This is going to be sort of rambling because I have a lot of thoughts and questions now after reading and testing some things, sorry.
I've been wondering about how to get super distorted crunchy kicks that are used in a lot of Lil Pump and similar rappers beats. Tutorials always say to intentionally clip your master track just a tiny bit but in my experience that has always caused crackling or pops in the exported file on playback. Besides, I don't even think it's possible if you're using a limiter although I could be wrong. Please noteb I am not condoning that type of music, I just like the grittiness of the kicks lol.
Most of the time when I mix I try to keep the highest peaks (basically the kick) contained in the -6 to -5 db range, but can never get that gritty sound in a good way, even with saturation, heavy compression etc, it just sounds like the original, only a little more thumpy or like complete garbage... Also, I've NEVER ran anything into the red on the master or even individual mixer tracks because I've read and been conditioned to believe that it was "bad".

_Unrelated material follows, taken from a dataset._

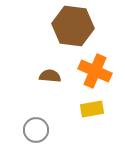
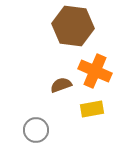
brown semicircle: moved 11 px right, 9 px down; rotated 25 degrees counterclockwise
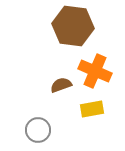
gray circle: moved 2 px right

I decided I'd do some tests about clipping intentionally, because within FL it doesn't really sound bad at all, and I'm assuming that has to do with 32bit floating point numbers or whatever it's called. I don't really know the difference between "db" and "dbfs" but I know it's impossible to go above 0 dbfs in the digital realm, and floating point numbers allow you to go way beyond that or something while working in a DAW. So I loaded a basic ass kick, turned the volume knob all the way up, turned the mixer track it was on all the way up (it was definitely hitting past the 3db mark on both the individual track and master track) then exported it and dropped it into a new completely clean project. Obviously it was super crunchy and dostorted, sort of like the kicks I was looking for, but I was super surprised about the level on the new kick. It sat right at -6 db, extremely close to the original kick. I assumed it would be right at 0 db where the 0 dbfs digital limit(?) on export would have cut it off. There were no limiters anywhere in the project...
This leads me to my next question, is clipping in the individual mixer tracks the same as clipping the master, at least before export? And if so, can I just push the shit out of kicks and 808s then use a bus to bring them back down to get crazy amounts of distortion that isn't actually clipping anywhere? Clipping on the master for exported tracks always had weird crackling and pops on the kicks when played in my car (which is one of the reasons I adopted the "never go into red ever" mindsets) so I feel like that could be super useful for putting beats out that don't necessarily need to be super clean. Is this basically the same thing as clipping into a brickwall limiter or is it different?
TL;DR this barely suns up what I typed above, but is clipping individual mixer tracks then using a bus or send to bring them down to reasonable mixing levels an ok way to get heavily distorted sounds? And is that process actually any different from using something like a Clipping tool or limiter with extreme settings?